Teacher Classroom Teaching Experience, 1987 – 2012
Source: Richard Ingersoll, Lisa Merril, and Daniel Stuckey, “Seven Trends: The Transformation of the Teaching Force,” University of Pennsylvania, April 2014.
But one thing is clear: despite this recent uptick, teachers who stick around for a fifth year still aren't going to be rewarded with a generous pension. In order to qualify for a pension, teachers must meet certain service or vesting requirements. Most states require a minimum of five years; 17 require teachers to work at least 10 years. Teachers who stay for a fifth year but then leave before year 10 would still miss out on qualifying for a minimum benefit in these states, despite their extra years of service (they would just receive a refund on their contributions and posssibly interest for each year). Even teachers who do qualify for a pension after just five years aren’t likely to see much in benefits because benefits are heavily backloaded. Rising retention means more teachers will qualify for some level of a pension, but it still won’t be very large and will actually cost the state more money.
Teachers accrue very little during the first couple of decades of teaching. It’s not until they get closer to their plan’s normal retirement age—usually after 30 years or more for a 25-year-old teacher—that teachers begin to rapidly accrue benefits. The graph below comes from a paper by Josh McGee and Marcus Winters and shows the percentage of New York City teachers who stay in the classroom over the years and their corresponding pension wealth.
New York City Teacher Retention & Pension Wealth
Source: Josh McGee and Marcus Winters, “Modernizing Teacher Pensions," National Affairs, January 2015.
The gray teacher retention line begins high and drops significantly within the first ten years and continues to decline as time passes as fewer teachers stay in the classroom.
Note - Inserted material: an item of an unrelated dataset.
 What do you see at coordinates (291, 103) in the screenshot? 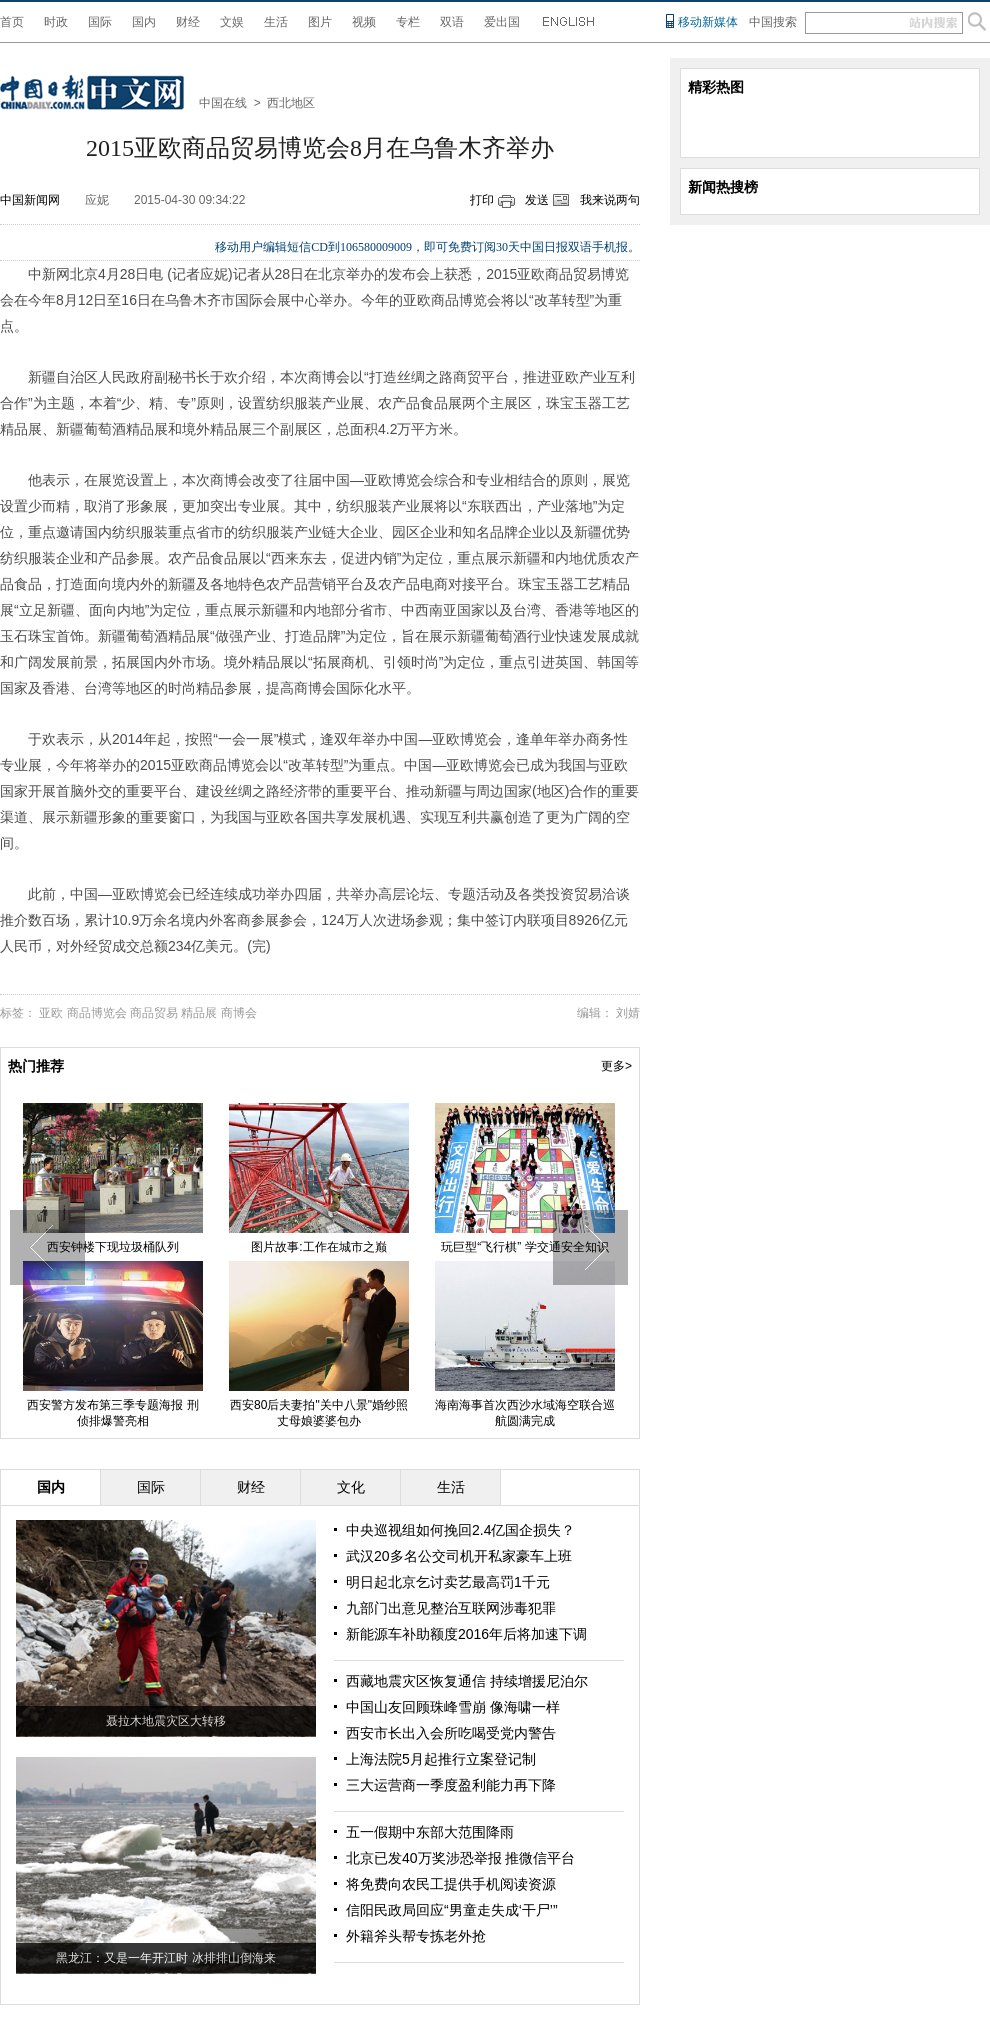
I see `西北地区` at bounding box center [291, 103]. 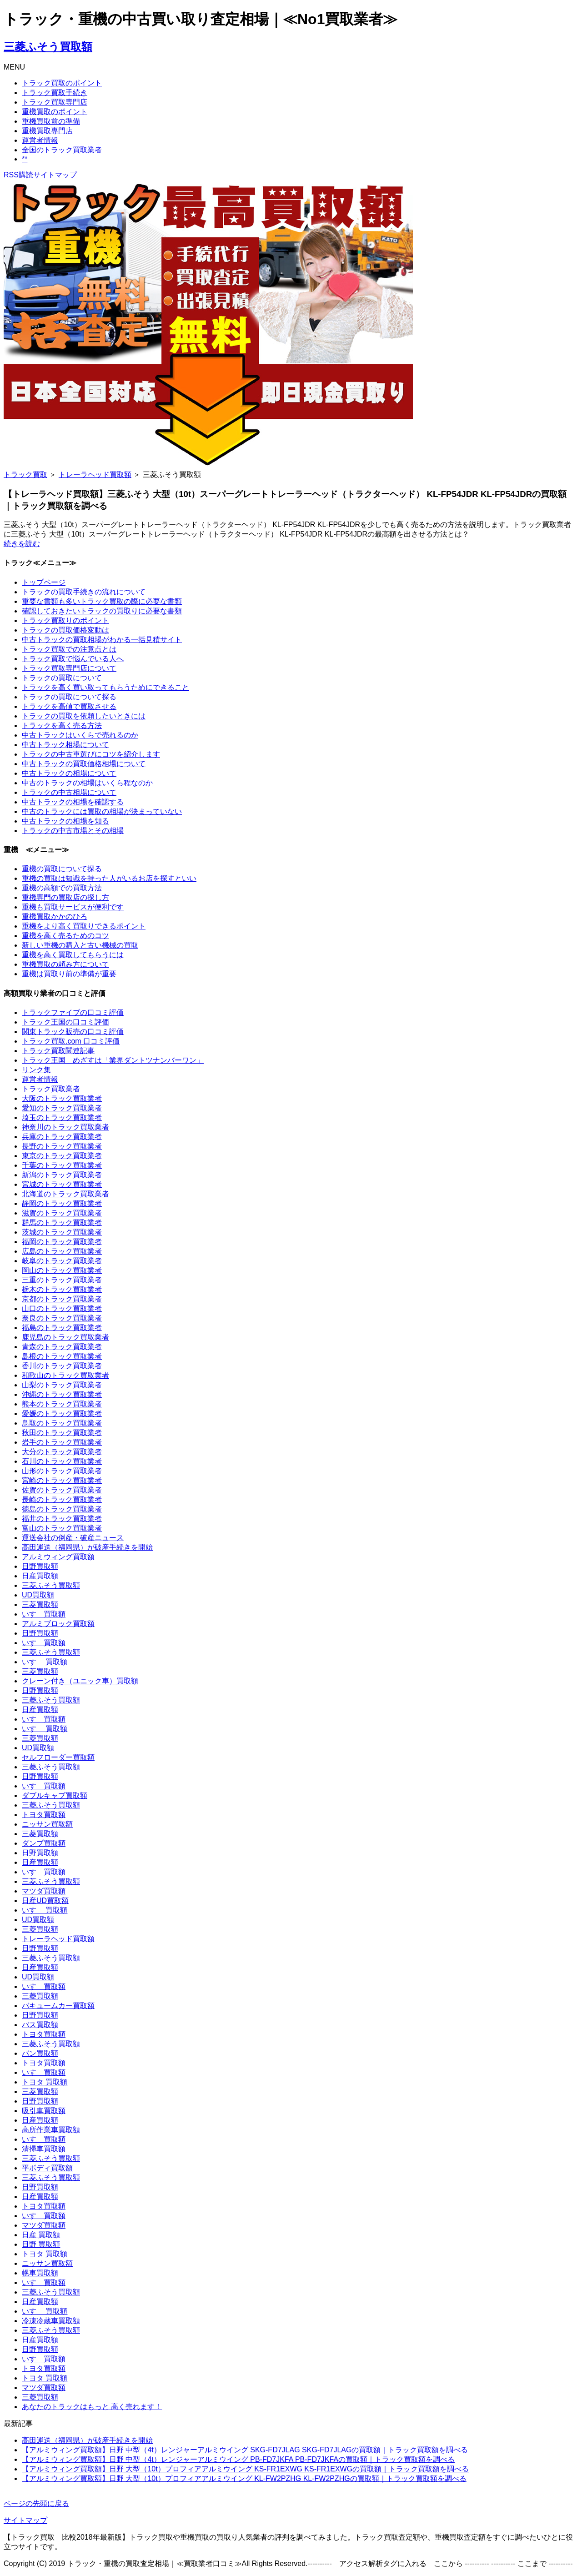 I want to click on 岩手のトラック買取業者, so click(x=62, y=1442).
Meanwhile, the black pension wealth line begins very low within the first two decades and quickly picks up more pension wealth as a teacher near retirement at age 63 and teaches beyond 30 years. A teacher earns roughly $3,500 per year of work for the first 20 years of service and then $30,000 per year for teaching years 30 through 38.
But only a third of new teachers will remain long enough to actually receive full retirement benefits. Also, New York City has a 10 year vesting requirement for any teacher hired after 2012. This means that even if a New York City teacher stays in teaching until her fifth year but leaves before year 10, she forfeits any rights to a pension benefit. Her retirement wealth will be relatively meager even if she stays beyond 10 years but leaves before 20 years.
It’s a good thing that teachers are staying in the classroom into their fifth year. States should reward teachers for making these choices. Alternative plans, such as a cash balance, accrue benefits smoothly and are not back-loaded. Rather than continuing blunt systems that only reward a small minority of teachers while leaving the majority of teachers with inadequate benefits, state and local plans should consider offering plans that more evenly distribute benefits.